Rude as that might be, they exceeded it with “50 rodent droppings on the floor by a prep table and reach-in freezer.” Another 11 droppings were left throughout the restaurant like chocolate sprinkles from a stingy Baskin-Robbins worker.

The handwashing sink by the three-compartment sink? No way to dry your hands, no soap, no hot water, strike one, strike two, strike three.

“Interior of microwaves soiled with encrusted food debris.”

Dozo took two days to get their ceviche together and passed re-inspection on Thursday.

Don Matias, 7788 NW 44th St., Sunrise: The Don was caught slipping.

“Objectionable odors in bathroom or other areas of the establishment.
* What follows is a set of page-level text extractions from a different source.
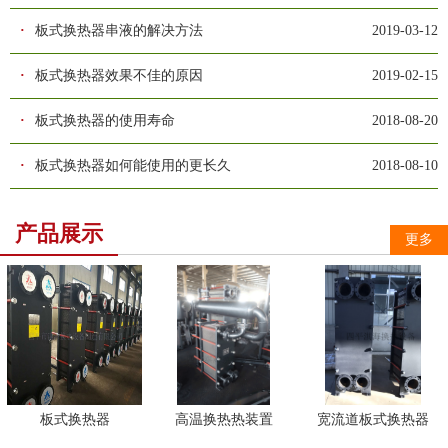
·
板式换热器串液的解决方法
2019-03-12
·
板式换热器效果不佳的原因
2019-02-15
·
板式换热器的使用寿命
2018-08-20
·
板式换热器如何能使用的更长久
2018-08-10
产品展示
更多
板式换热器
高温换热热装置
宽流道板式换热器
Throughout kitchen and in the food storage area.”

Wonder if that’s from the standing water across from the walk-in cooler. Or, maybe there were upset tummies on the rodents that left four droppings on top of the dish machine and two back the back door of the ware washing area.

This week’s What’s Worse? That they used Tracking powder pesticide used inside the restaurant, including the kitchen, the bar area and inside the restrooms?

Or, that the tracking powder seemed of limited effectiveness, considering the 25 live roaches found, 14 out and about in the kitchen area, one in an oven by the cookline (did you think that crunch was an almond? Maybe it was. Maybe it wasn’t) and one by the front counter.

The roach traps seemed more successful, seeing as how the inspector saw two with 15 roaches behind a reach-in freezer and two in the bar area with nine dead roaches. The staff clearly didn’t read the last Sick and Shut Down List. The inspectors made it very clear it’s not enough to place an effective trap. You must remove the vermin once they’re trapped.

“Observed the cook touch cooked white rice after handling raw fish directly with the same gloves.” Yeah, that’s the kind of thing that can pass along all manner of food-borne illness and food allergy issues.

Stop Sales dropped on 20 quarts of still-too-warm cooked beans and 10 quarts of also-still-too-warm soup that sat overnight in a walk-in cooler that’s as half-good as the tracking powder.

No hot water at one employee handwashing sink and no soap at the front counter one.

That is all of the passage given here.